For the second half of September, I’m putting my Mental Jukebox into a time machine, featuring the best songs on the best albums from the very best years of music. #70sThrough90sBestAlbum
In 1997, there was a New York City club called Au Bar that my crew frequented quite a bit. When I say “frequented”, I mean going Wednesday, Thursday, Friday and Saturday night within one week wasn’t exactly unheard of. We were young. We wanted action. And we devoured up all the music. Daft Punk played a big, big part of that. The debut album introduced us to French house, a genre that most of us didn’t know even existed. It was the soundtrack for our nights for the next couple of years until we all settled down and got girlfriends. One of those tracks was “Da Funk”.

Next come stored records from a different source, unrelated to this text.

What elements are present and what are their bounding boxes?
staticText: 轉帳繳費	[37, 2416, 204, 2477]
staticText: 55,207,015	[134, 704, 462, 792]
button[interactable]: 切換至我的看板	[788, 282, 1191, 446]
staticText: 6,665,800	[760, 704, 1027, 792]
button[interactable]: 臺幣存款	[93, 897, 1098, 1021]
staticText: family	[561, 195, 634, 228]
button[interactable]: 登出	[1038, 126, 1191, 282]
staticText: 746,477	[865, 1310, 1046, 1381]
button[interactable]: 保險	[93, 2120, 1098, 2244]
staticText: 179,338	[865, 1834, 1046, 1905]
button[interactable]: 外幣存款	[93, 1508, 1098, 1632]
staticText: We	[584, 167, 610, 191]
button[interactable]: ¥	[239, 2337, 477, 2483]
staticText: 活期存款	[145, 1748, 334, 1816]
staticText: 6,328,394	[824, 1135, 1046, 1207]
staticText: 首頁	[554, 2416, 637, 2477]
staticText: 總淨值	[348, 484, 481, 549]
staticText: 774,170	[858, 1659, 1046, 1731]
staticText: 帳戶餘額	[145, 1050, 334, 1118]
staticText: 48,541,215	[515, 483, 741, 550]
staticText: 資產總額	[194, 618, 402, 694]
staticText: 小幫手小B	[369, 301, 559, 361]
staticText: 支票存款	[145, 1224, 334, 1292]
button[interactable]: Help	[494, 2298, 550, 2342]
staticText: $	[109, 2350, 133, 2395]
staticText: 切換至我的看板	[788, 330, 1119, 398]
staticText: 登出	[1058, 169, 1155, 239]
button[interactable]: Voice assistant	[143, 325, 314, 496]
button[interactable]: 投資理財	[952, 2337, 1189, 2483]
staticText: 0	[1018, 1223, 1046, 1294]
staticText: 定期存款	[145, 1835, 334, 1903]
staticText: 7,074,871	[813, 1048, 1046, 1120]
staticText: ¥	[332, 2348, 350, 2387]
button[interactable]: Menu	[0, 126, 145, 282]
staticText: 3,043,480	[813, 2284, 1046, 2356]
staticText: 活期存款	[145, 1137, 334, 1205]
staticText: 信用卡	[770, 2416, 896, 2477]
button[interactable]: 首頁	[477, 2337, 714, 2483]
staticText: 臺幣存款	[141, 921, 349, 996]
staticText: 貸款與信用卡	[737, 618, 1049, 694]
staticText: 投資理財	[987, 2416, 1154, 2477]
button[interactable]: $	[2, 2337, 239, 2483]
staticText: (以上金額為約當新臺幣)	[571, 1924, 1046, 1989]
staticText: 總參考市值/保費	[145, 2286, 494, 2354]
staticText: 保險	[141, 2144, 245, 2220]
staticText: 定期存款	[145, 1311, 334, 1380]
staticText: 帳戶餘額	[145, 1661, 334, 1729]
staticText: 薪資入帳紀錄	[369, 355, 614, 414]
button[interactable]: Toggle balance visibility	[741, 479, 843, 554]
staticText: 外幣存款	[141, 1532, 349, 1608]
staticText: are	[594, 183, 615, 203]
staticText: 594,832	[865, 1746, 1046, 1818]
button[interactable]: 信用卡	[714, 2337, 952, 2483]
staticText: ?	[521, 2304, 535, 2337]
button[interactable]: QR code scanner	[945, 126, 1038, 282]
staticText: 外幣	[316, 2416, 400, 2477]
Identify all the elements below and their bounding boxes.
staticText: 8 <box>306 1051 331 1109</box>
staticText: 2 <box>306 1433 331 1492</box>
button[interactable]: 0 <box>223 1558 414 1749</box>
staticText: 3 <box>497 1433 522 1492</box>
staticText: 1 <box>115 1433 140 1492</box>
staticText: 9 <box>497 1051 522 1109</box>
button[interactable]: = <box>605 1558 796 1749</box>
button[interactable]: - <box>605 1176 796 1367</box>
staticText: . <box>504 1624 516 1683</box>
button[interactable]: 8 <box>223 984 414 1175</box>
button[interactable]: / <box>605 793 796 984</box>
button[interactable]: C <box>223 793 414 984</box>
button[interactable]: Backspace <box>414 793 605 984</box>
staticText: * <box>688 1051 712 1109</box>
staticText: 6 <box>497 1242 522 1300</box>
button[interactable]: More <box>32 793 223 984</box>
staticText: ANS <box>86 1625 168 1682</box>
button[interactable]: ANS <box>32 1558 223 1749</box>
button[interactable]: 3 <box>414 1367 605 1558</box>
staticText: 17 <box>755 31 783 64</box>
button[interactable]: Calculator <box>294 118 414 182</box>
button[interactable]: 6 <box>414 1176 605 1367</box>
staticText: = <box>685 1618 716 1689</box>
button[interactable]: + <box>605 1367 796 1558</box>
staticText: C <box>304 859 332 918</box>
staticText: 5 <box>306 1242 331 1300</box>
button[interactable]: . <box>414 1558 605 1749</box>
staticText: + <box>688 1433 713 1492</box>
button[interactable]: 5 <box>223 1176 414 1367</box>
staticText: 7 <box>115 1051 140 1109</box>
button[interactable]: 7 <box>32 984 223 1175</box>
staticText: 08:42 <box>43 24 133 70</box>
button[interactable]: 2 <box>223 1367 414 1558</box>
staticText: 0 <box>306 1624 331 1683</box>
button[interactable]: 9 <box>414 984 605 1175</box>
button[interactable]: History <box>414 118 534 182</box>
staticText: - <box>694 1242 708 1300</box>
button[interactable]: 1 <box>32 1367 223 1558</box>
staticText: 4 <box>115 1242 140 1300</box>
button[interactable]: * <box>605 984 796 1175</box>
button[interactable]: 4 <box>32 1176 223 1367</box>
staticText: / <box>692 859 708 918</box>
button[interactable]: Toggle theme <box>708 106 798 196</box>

Simple synth hooks. Driving, bass-heavy beats. Electromagnetic treble chords. And not much else. The beauty of “Da Funk” is that it wasn’t overly complex. This minimalist approach had a way of making you feel it so viscerally. And what is music’s job to do than allow you to feel it and experience it. Back at Au Bar, that’s all it was to us. And “Da Funk”, “Around the World”, “One More Time” and countless other Daft Punk tracks served their purpose. But what we didn’t realize was how pioneering the French duo was at the time, and how influential they would become.